Examine the entries and show every line in which the word "Islamic" is found.

[Transcribed page contents]
▶

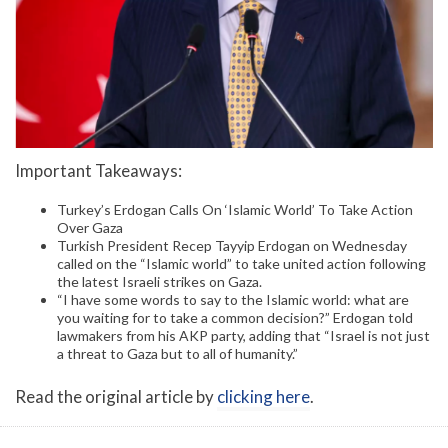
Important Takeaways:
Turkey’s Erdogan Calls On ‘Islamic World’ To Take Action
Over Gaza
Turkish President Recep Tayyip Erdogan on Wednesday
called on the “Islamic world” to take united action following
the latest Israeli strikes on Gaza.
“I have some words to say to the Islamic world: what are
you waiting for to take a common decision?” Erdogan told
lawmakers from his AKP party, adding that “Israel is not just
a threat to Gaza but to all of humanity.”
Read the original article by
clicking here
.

◀
▶

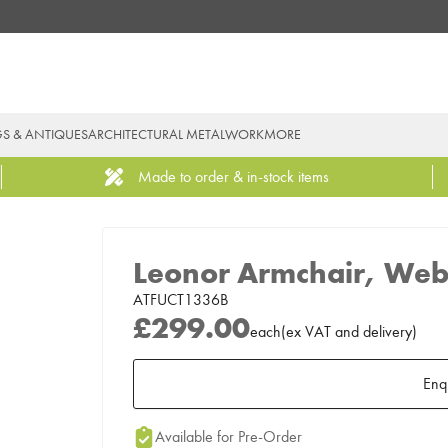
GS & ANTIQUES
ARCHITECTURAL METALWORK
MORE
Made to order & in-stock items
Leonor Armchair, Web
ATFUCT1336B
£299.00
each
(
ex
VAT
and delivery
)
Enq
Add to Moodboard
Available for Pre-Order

◀

Task output.
Turkey’s Erdogan Calls On ‘Islamic World’ To Take Action
called on the “Islamic world” to take united action following
“I have some words to say to the Islamic world: what are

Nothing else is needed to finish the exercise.